God and people see reality differently. Even a prophet of God like Samuel cannot discern the heart of a man and his fitness for king.

The fundamental flaw in our human perspective is that we can only see what is visible, while God can see that which is invisible: the heart. The temptation, then, in our effort to impress others, is to put on a show—to prove to others that we have it all together. But God is not fooled by our foolishness.

The light of God’s wisdom pierces the darkness of our outward performance to illuminate the depths of our inward being. No amount of spiritual showboating, good looks, cool toys, or theological knowledge is more important than a heart that’s more interested in pleasing God than man.

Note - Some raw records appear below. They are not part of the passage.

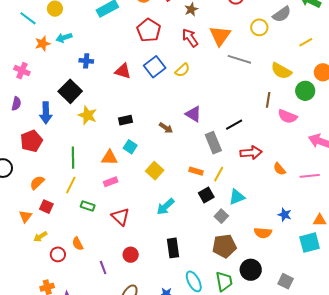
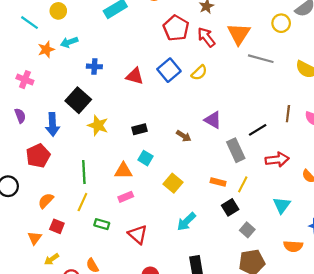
red pentagon: (149, 30) -> (176, 28), moved
brown line: (268, 100) -> (288, 114), moved
purple semicircle: (16, 104) -> (20, 116), turned -32
cyan triangle: (237, 197) -> (282, 205), moved, turned -30

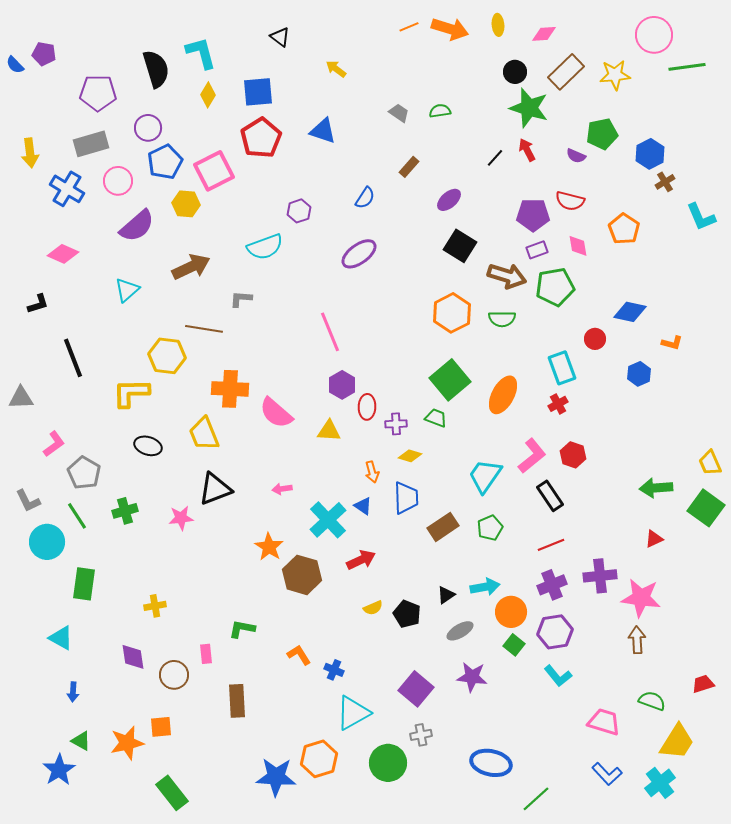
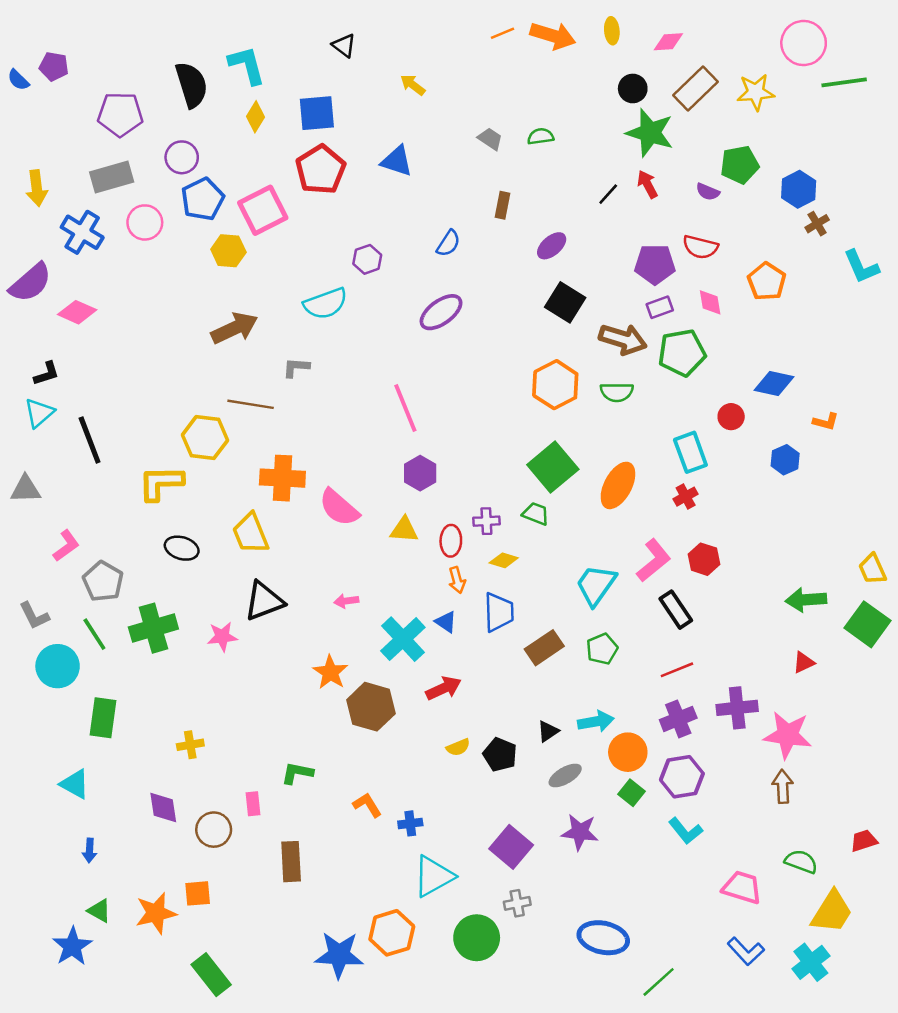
brown rectangle: (409, 167) -> (502, 205), turned -30
purple semicircle: (137, 226) -> (31, 283), moved
cyan triangle: (127, 290) -> (39, 413), moved
red ellipse: (367, 407) -> (451, 541), moved
green cross: (125, 511) -> (153, 628), size x1.5
blue cross: (334, 670) -> (410, 823), turned -30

David, the one who would be selected by God as king over His chosen people, wasn’t even present when the sons of Jesse paraded in front of Samuel. He was tending to his sheep, without hope of great renown or riches.

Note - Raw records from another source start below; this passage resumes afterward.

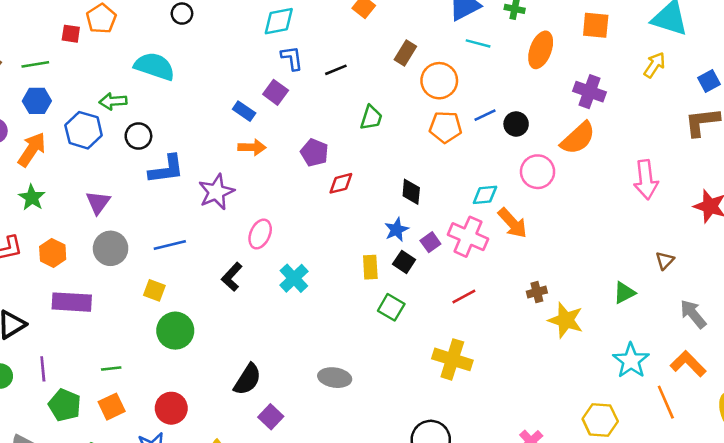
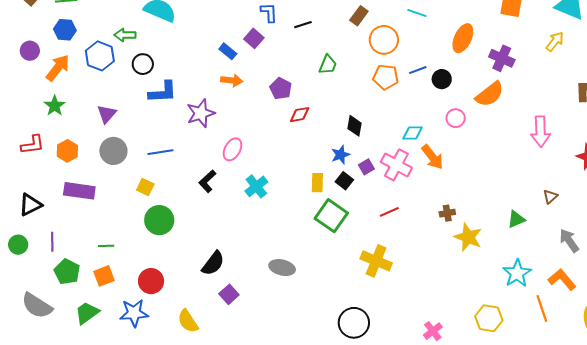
orange ellipse: (541, 50) -> (463, 38), moved
pink circle: (538, 172) -> (456, 118), size x0.7
green square: (391, 307) -> (331, 216), size x1.5

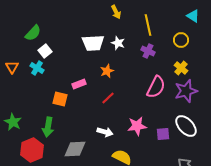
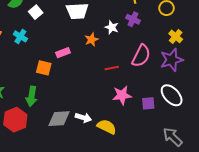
white star: (118, 43) -> (112, 27), moved
white square: (45, 51) -> (36, 12), moved
yellow cross: (181, 68) -> (176, 36), moved
red line: (108, 98) -> (112, 68), moved, turned 32
white arrow: (105, 132) -> (83, 118), moved

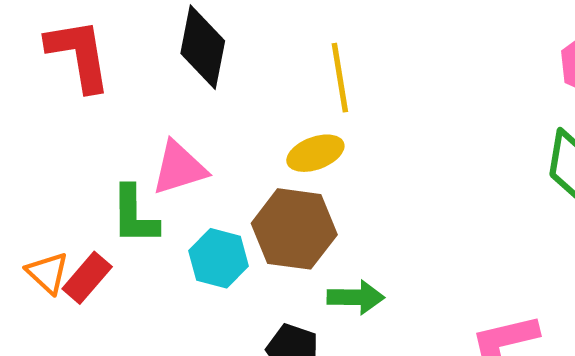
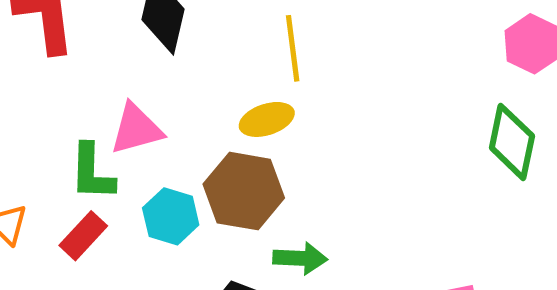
red rectangle: (87, 278) -> (83, 236), moved

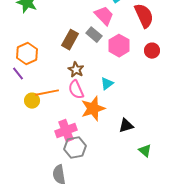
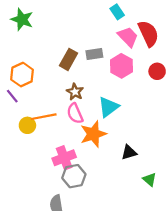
pink trapezoid: (104, 16) -> (128, 37), moved
gray rectangle: (94, 35) -> (94, 54), turned -49
cyan triangle: (107, 84) -> (108, 107), size x1.5

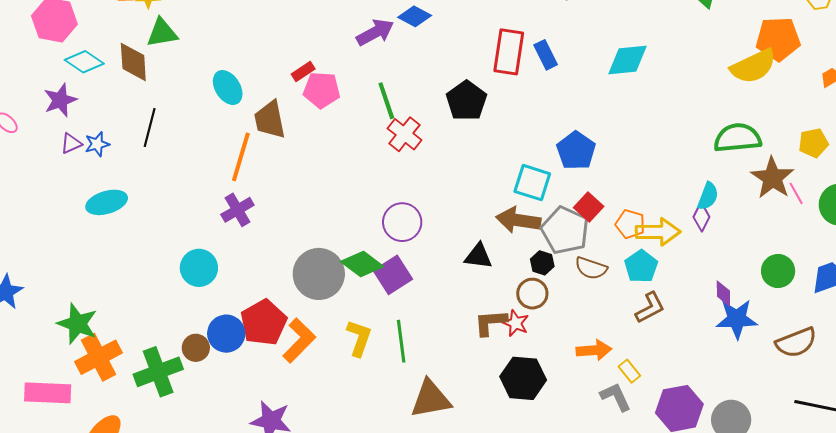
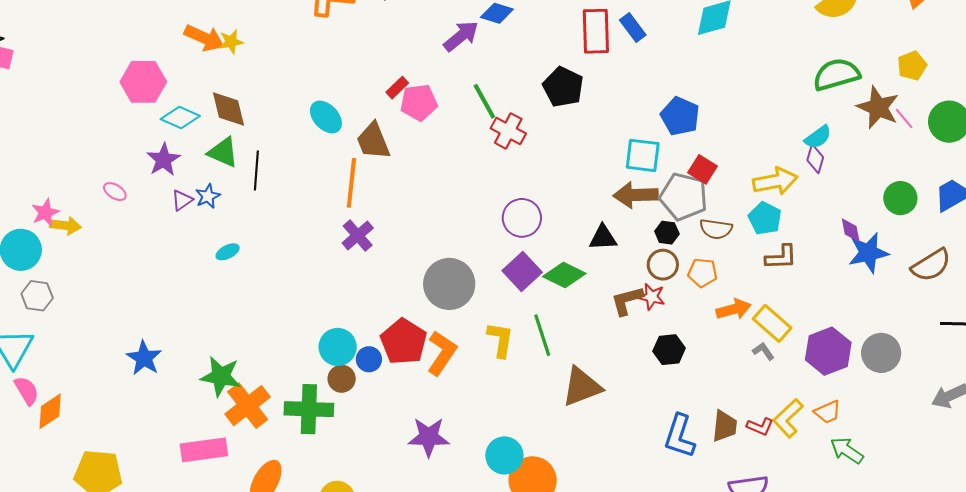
green triangle: (162, 33) -> (223, 152), moved, turned 44
cyan semicircle: (708, 196) -> (818, 137), turned 44
cyan ellipse: (107, 202) -> (228, 252), size x0.6
orange pentagon: (630, 224) -> (703, 273), moved
green diamond: (362, 264) -> (564, 275), moved
cyan circle: (199, 268) -> (338, 347), moved
brown L-shape: (650, 308) -> (781, 257), turned 36
blue circle: (226, 334) -> (369, 359), size x0.7
yellow rectangle: (629, 371) -> (772, 323), size x1.6
green cross: (158, 372) -> (309, 409), turned 33
black hexagon: (523, 378) -> (669, 350), size x0.7
gray L-shape: (616, 397) -> (763, 351), size x0.7

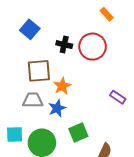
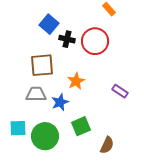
blue square: (30, 29) -> (49, 24), moved
orange star: (62, 86) -> (76, 81), moved

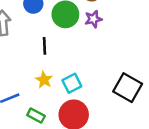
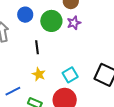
cyan square: (72, 83) -> (70, 75), moved

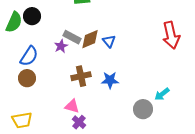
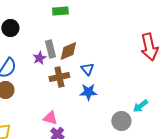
gray rectangle: (72, 37) -> (50, 49), turned 48
blue triangle: (109, 41) -> (87, 69), moved
brown cross: (81, 76) -> (59, 77), moved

Our God is not interested in spiritual performances, whether inspired by the life of Jesus or aimed to please others. Instead, the Lord desires for our hearts to be humbled, transformed by the gospel of Jesus Christ, with the intent of glorifying Him.

Written by Chris Martin

Post Comments (6)

6 thoughts on "Samuel Anoints David"

  1. Max Hohner says:

    The Lord’s choice to make David, the runt of Jesse’s litter, king of Israel reflects the importance of the fact that God values and is the only one who can truly see what lies inside our hearts. David is being obedient, tending to the sheep and not expecting riches, when Samuel inspects Jesse’s sons. Saul’s choice to keep the animals alive for sacrifices also reflects how greatly God values what is inside our hearts. Saul chose to follow what he thought, through human wisdom, which is actually folly, rather than Godly wisdom, would bring glory to God, instead of just obeying God. If in our hearts we desire only to bring glory to God and reject the praise of man, then God will make clear his will to us so that we can bring Him glory through obedience.

  2. Steven says:

    I’m struck by how Saul acted around Samuel when God rejected the king. I can sympathize with Saul, why let perfectly good cattle go to waste? And yet, he was disobedient.

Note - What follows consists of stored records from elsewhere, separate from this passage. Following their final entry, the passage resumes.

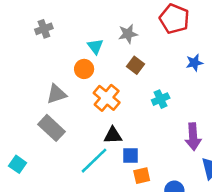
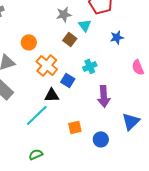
cyan triangle: (95, 46) -> (85, 25), moved
purple arrow: (193, 137) -> (104, 96), moved
blue square: (130, 156) -> (68, 80), moved, turned 32

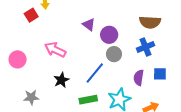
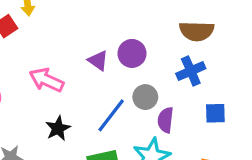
purple triangle: (89, 25) -> (98, 61), moved
gray circle: (114, 54) -> (145, 97), moved
purple semicircle: (139, 78) -> (165, 120), moved

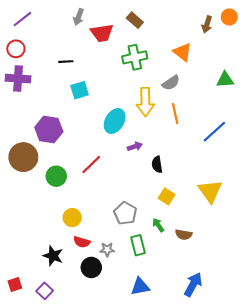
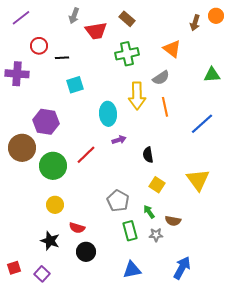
red circle: (16, 49) -> (39, 46), moved
cyan ellipse: (115, 121) -> (108, 114), turned -35
purple arrow: (135, 146) -> (119, 140), moved
green circle: (56, 176) -> (53, 166), size x1.4
yellow circle: (72, 218) -> (55, 205), moved
gray star: (107, 249) -> (156, 235), moved

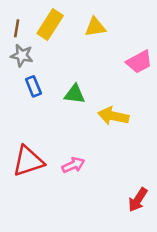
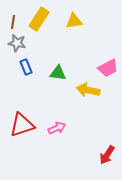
pink trapezoid: (139, 62) -> (108, 68), moved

    I empathize with Saul. How many times have I faced situations with obvious, rational solutions, and heard God give a different directive? How many times have I don’t this, to the point that I don’t even hear these ordained directions? Lord, may I grow ever closer, the better to hear you and follow your divine and perfect will.

  3. Matt Lockwood says:

    God sees our heart; our true self. Even when we try to hide it or cover it out. It is only by grace that we are saved.

  4. Kevin says:

    Day 10: God does not care how cool you look, what shoes you have on, what haircut you just got. He doesn’t look at that. He is way more interested in a heart that desires to serve and love him. It’s easy to get caught up in performing so other people think we have our life together. God is not fooled but our foolishness. He’s steady and consistent. Always looking at the heart. Hope y’all know I’m praying for you as you start the semester today. I love and miss y’all.

  5. Daniel Rhodes says:

    God didn’t tells Samuel a lot when he told him to find Jesse and anoint a new king. Samuel had to obey God in what he knew God said and have faith that he would come through and reveal to Samuel who the new king would be. This is a good reminder that we may not see the full picture but God has a plan, and if he only shows us the first half, we need to obey and trust in him that he will lead us all the way.

    “The lord cares more about obedience than sacrifices” this is a good reminder that actions don’t matter if we are not obeying god. The one thing we have to do is obey and if we can’t do that, then we won’t do anything else right.